[Collected data]

..............................

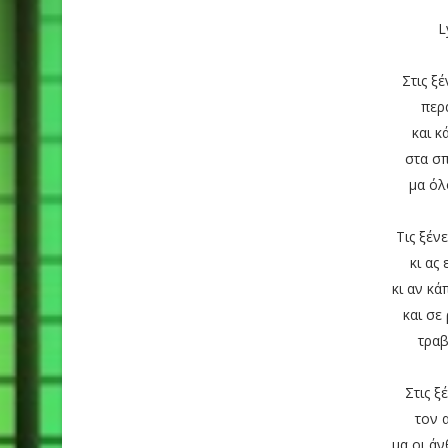
L
Στις ξ
περα
και 
στα σπ
μα όλ
Τις ξέν
κι ας 
κι αν κά
και σε
τρα
Στις ξ
τον 
μα οι άν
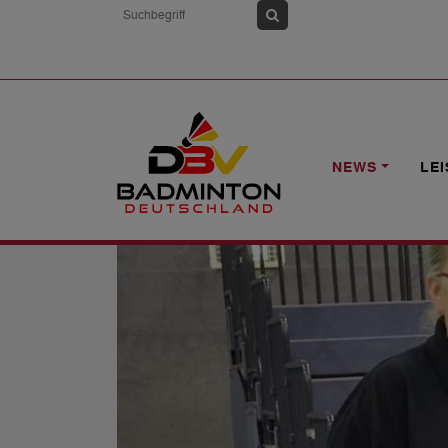
HOME
NEWS
EHRUNG FÜR SCHIED
NEWS
LE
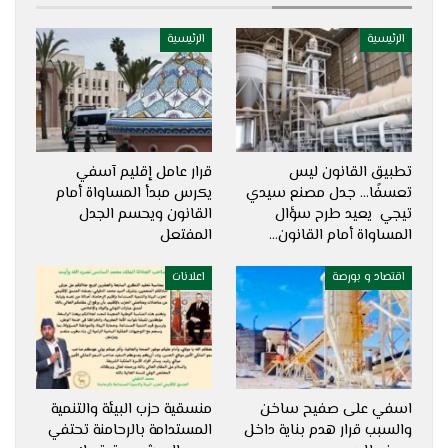
الرئيسية
الرئيسية
تطبيق القانون ليس
قرار عامل إقليم آسفي
تعسفًا… جدل مصنع سيدي
يكرس مبدأ المساواة أمام
تيجي يعيد طرح سؤال
القانون ويحسم الجدل
المساواة أمام القانون…
المفتعل
اقتصاد و بورصة
اعلانات
اسفي على صفيح ساخن
منسقية حزب البيئة والتنمية
والسبب قرار هدم بناية داخل
المستدامة بالرحامنة تحتفي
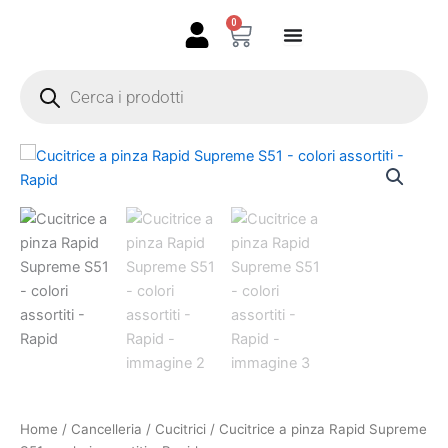
Vai
0
Carrello
al
contenuto
Products
search
Cucitrice
a
pinza
Rapid
Supreme
S51
-
colori
assortiti
-
Rapid
quantità
Home
/
Cancelleria
/
Cucitrici
/ Cucitrice a pinza Rapid Supreme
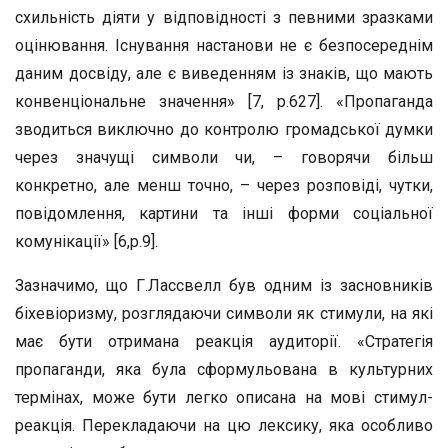
схильність діяти у відповідності з певними зразками
оцінювання. Існування настанови не є безпосереднім
даним досвіду, але є виведенням із знаків, що мають
конвенціональне значення» [7, р.627]. «Пропаганда
зводиться виключно до контролю громадської думки
через значущі символи чи, – говорячи більш
конкретно, але менш точно, – через розповіді, чутки,
повідомлення, картини та інші форми соціальної
комунікації» [6,р.9].
Зазначимо, що Г.Лассвелл був одним із засновників
біхевіоризму, розглядаючи символи як стимули, на які
має бути отримана реакція аудиторії. «Стратегія
пропаганди, яка була сформульована в культурних
термінах, може бути легко описана на мові стимул-
реакція. Перекладаючи на цю лексику, яка особливо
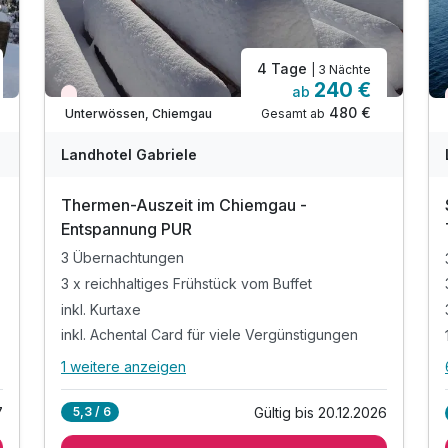
4 Tage
| 3 Nächte
240 €
ab
Wieder frei ab Oktober
480 €
Gesamt ab
Unterwössen, Chiemgau
Landhotel Gabriele
Thermen-Auszeit im Chiemgau -
Entspannung PUR
3 Übernachtungen
3 x reichhaltiges Frühstück vom Buffet
inkl. Kurtaxe
inkl. Achental Card für viele Vergünstigungen
1 weitere anzeigen
Alle Inklusivleistungen
5 enthalten
Gültig bis 20.12.2026
5,3 / 6
7
3 Übernachtungen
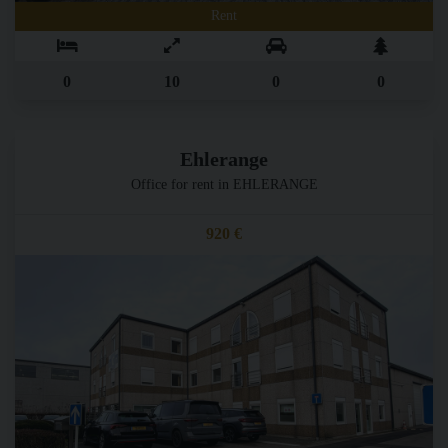
Rent
0
10
0
0
Ehlerange
Office for rent in EHLERANGE
920 €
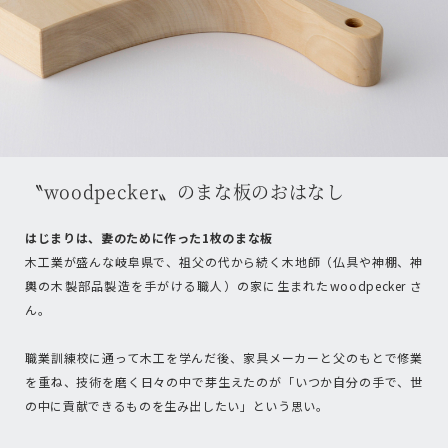
〝woodpecker〟のまな板のおはなし
はじまりは、妻のために作った1枚のまな板
木工業が盛んな岐阜県で、祖父の代から続く木地師（仏具や神棚、神
輿の木製部品製造を手がける職人）の家に生まれたwoodpecker さ
ん。
職業訓練校に通って木工を学んだ後、家具メーカーと父のもとで修業
を重ね、技術を磨く日々の中で芽生えたのが「いつか自分の手で、世
の中に貢献できるものを生み出したい」という思い。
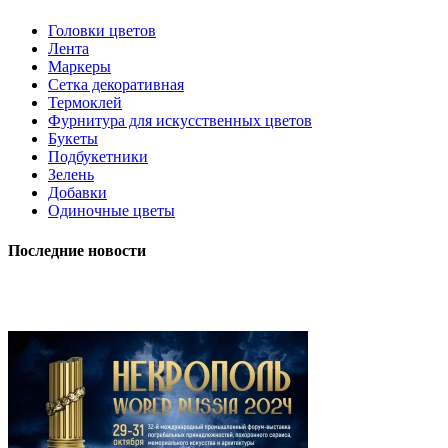
Головки цветов
Лента
Маркеры
Сетка декоративная
Термоклей
Фурнитура для искусственных цветов
Букеты
Подбукетники
Зелень
Добавки
Одиночные цветы
Последние новости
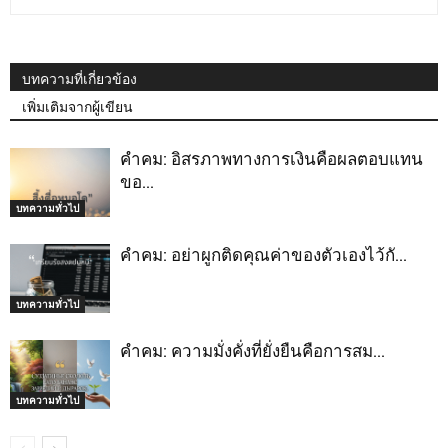
บทความที่เกี่ยวข้อง
เพิ่มเติมจากผู้เขียน
คำคม: อิสรภาพทางการเงินคือผลตอบแทน
ขอ…
บทความทั่วไป
คำคม: อย่าผูกติดคุณค่าของตัวเองไว้กั…
บทความทั่วไป
คำคม: ความมั่งคั่งที่ยั่งยืนคือการสม…
บทความทั่วไป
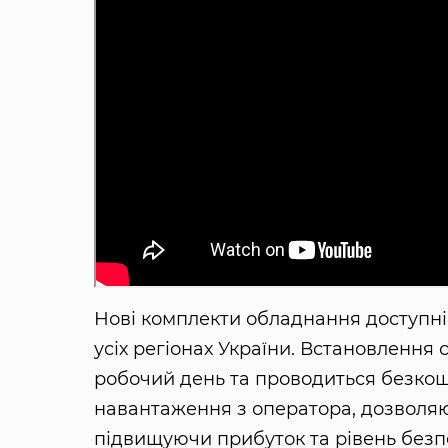
Нові комплекти обладнання доступні
усіх регіонах України. Встановлення
робочий день та проводиться безкошто
навантаження з оператора, дозволя
підвищуючи прибуток та рівень безп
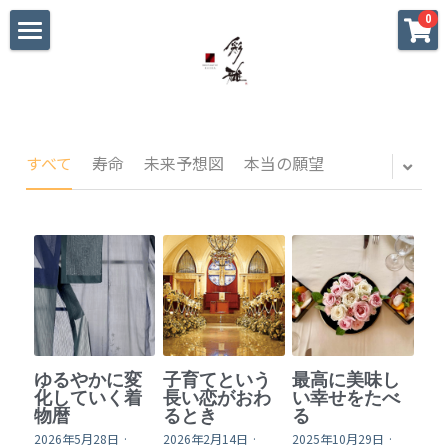
×
0
ストアカテゴリー
ホーム
すべてのカテゴリー
初めての方へ
大切な方への贈り物
すべて
寿命
未来予想図
本当の願望
海外へのお土産
パーティ•おもてなし
私へのご褒美
迷った時のギャラリー
ゆるやかに変
子育てという
最高に美味し
戦国武将家紋シリーズ
化していく着
長い恋がおわ
い幸せをたべ
物暦
るとき
る
2026年5月28日
·
2026年2月14日
·
2025年10月29日
·
blog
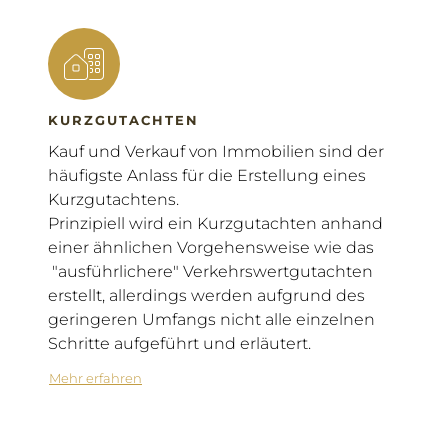
KURZGUTACHTEN
Kauf und Verkauf von
Immobilien
sind der
häufigste Anlass für die Erstellung eines
Kurzgutachtens.
Prinzipiell wird ein Kurzgutachten anhand
einer ähnlichen Vorgehensweise wie das
"ausführlichere" Verkehrswertgutachten
erstellt, allerdings werden aufgrund des
geringeren Umfangs nicht alle einzelnen
Schritte aufgeführt und erläutert.
Mehr erfahren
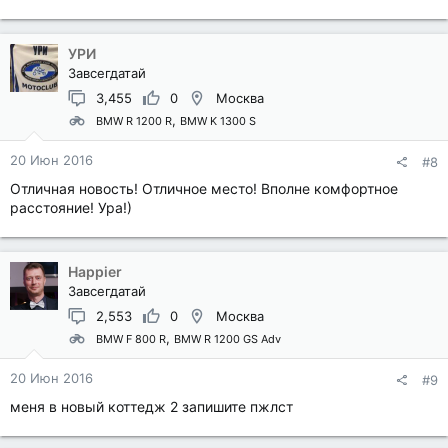
УРИ
Завсегдатай
3,455
0
Москва
BMW R 1200 R
BMW K 1300 S
20 Июн 2016
#8
Отличная новость! Отличное место! Вполне комфортное
расстояние! Ура!)
Happier
Завсегдатай
2,553
0
Москва
BMW F 800 R
BMW R 1200 GS Adv
20 Июн 2016
#9
меня в новый коттедж 2 запишите пжлст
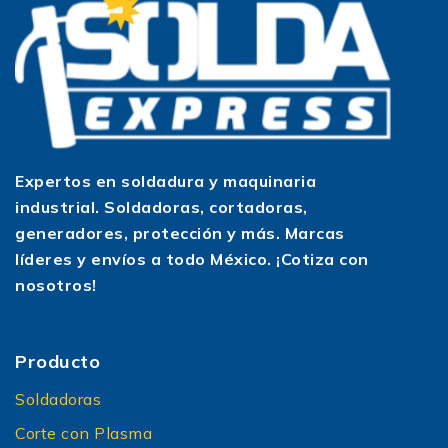
Expertos en soldadura y maquinaria
industrial. Soldadoras, cortadoras,
generadores, protección y más. Marcas
líderes y envíos a todo México. ¡Cotiza con
nosotros!
Producto
Soldadoras
Corte con Plasma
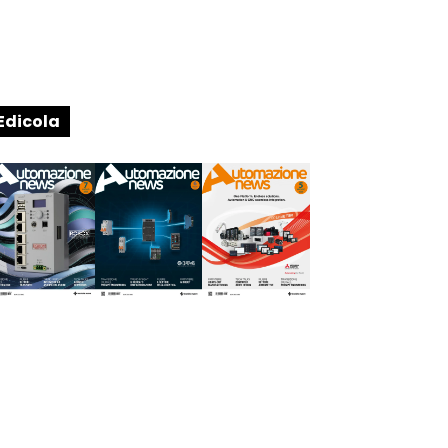
Edicola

..............................

▶ _DIRECTIONS FOR THIS TASK_
Repeat the records above verbatim, dropping the pictures.

▶ _RESPONSE TO THIS TASK_
L
Στις ξ
περα
και 
στα σπ
μα όλ
Τις ξέν
κι ας 
κι αν κά
και σε
τρα
Στις ξ
τον 
μα οι άν
HOME
NEWS
EHRUNG FÜR SCHIED
NEWS
LE
الرئيسية
الرئيسية
تطبيق القانون ليس
قرار عامل إقليم آسفي
تعسفًا… جدل مصنع سيدي
يكرس مبدأ المساواة أمام
تيجي يعيد طرح سؤال
القانون ويحسم الجدل
المساواة أمام القانون…
المفتعل
اقتصاد و بورصة
اعلانات
اسفي على صفيح ساخن
منسقية حزب البيئة والتنمية
والسبب قرار هدم بناية داخل
المستدامة بالرحامنة تحتفي
Vai
0
Carrello
al
contenuto
Products
search
Cucitrice
a
pinza
Rapid
Supreme
S51
-
colori
assortiti
-
Rapid
quantità
Home
/
Cancelleria
/
Cucitrici
/ Cucitrice a pinza Rapid Supreme
схильність діяти у відповідності з певними зразками
оцінювання. Існування настанови не є безпосереднім
даним досвіду, але є виведенням із знаків, що мають
конвенціональне значення» [7, р.627]. «Пропаганда
зводиться виключно до контролю громадської думки
через значущі символи чи, – говорячи більш
конкретно, але менш точно, – через розповіді, чутки,
повідомлення, картини та інші форми соціальної
комунікації» [6,р.9].
Зазначимо, що Г.Лассвелл був одним із засновників
біхевіоризму, розглядаючи символи як стимули, на які
має бути отримана реакція аудиторії. «Стратегія
пропаганди, яка була сформульована в культурних
термінах, може бути легко описана на мові стимул-
реакція. Перекладаючи на цю лексику, яка особливо
4 Tage
| 3 Nächte
240 €
ab
Wieder frei ab Oktober
480 €
Gesamt ab
Unterwössen, Chiemgau
Landhotel Gabriele
Thermen-Auszeit im Chiemgau -
Entspannung PUR
3 Übernachtungen
3 x reichhaltiges Frühstück vom Buffet
inkl. Kurtaxe
inkl. Achental Card für viele Vergünstigungen
1 weitere anzeigen
Alle Inklusivleistungen
5 enthalten
Gültig bis 20.12.2026
5,3 / 6
7
3 Übernachtungen
Rent
0
10
0
0
Ehlerange
Office for rent in EHLERANGE
920 €
〝woodpecker〟のまな板のおはなし
はじまりは、妻のために作った1枚のまな板
木工業が盛んな岐阜県で、祖父の代から続く木地師（仏具や神棚、神
輿の木製部品製造を手がける職人）の家に生まれたwoodpecker さ
ん。
職業訓練校に通って木工を学んだ後、家具メーカーと父のもとで修業
を重ね、技術を磨く日々の中で芽生えたのが「いつか自分の手で、世
の中に貢献できるものを生み出したい」という思い。
Головки цветов
Лента
Маркеры
Сетка декоративная
Термоклей
Фурнитура для искусственных цветов
Букеты
Подбукетники
Зелень
Добавки
Одиночные цветы
Последние новости
บทความที่เกี่ยวข้อง
เพิ่มเติมจากผู้เขียน
คำคม: อิสรภาพทางการเงินคือผลตอบแทน
ขอ…
บทความทั่วไป
คำคม: อย่าผูกติดคุณค่าของตัวเองไว้กั…
บทความทั่วไป
คำคม: ความมั่งคั่งที่ยั่งยืนคือการสม…
บทความทั่วไป
Нові комплекти обладнання доступні
усіх регіонах України. Встановлення
робочий день та проводиться безкошто
навантаження з оператора, дозволя
підвищуючи прибуток та рівень безп
×
0
ストアカテゴリー
ホーム
すべてのカテゴリー
初めての方へ
大切な方への贈り物
すべて
寿命
未来予想図
本当の願望
海外へのお土産
パーティ•おもてなし
私へのご褒美
迷った時のギャラリー
ゆるやかに変
子育てという
最高に美味し
戦国武将家紋シリーズ
化していく着
長い恋がおわ
い幸せをたべ
物暦
るとき
る
2026年5月28日
·
2026年2月14日
·
2025年10月29日
·
blog
KURZGUTACHTEN
Kauf und Verkauf von
Immobilien
sind der
häufigste Anlass für die Erstellung eines
Kurzgutachtens.
Prinzipiell wird ein Kurzgutachten anhand
einer ähnlichen Vorgehensweise wie das
"ausführlichere" Verkehrswertgutachten
erstellt, allerdings werden aufgrund des
geringeren Umfangs nicht alle einzelnen
Schritte aufgeführt und erläutert.
Mehr erfahren
УРИ
Завсегдатай
3,455
0
Москва
BMW R 1200 R
BMW K 1300 S
20 Июн 2016
#8
Отличная новость! Отличное место! Вполне комфортное
расстояние! Ура!)
Happier
Завсегдатай
2,553
0
Москва
BMW F 800 R
BMW R 1200 GS Adv
20 Июн 2016
#9
меня в новый коттедж 2 запишите пжлст
Expertos en soldadura y maquinaria
industrial. Soldadoras, cortadoras,
generadores, protección y más. Marcas
líderes y envíos a todo México. ¡Cotiza con
nosotros!
Producto
Soldadoras
Corte con Plasma
Edicola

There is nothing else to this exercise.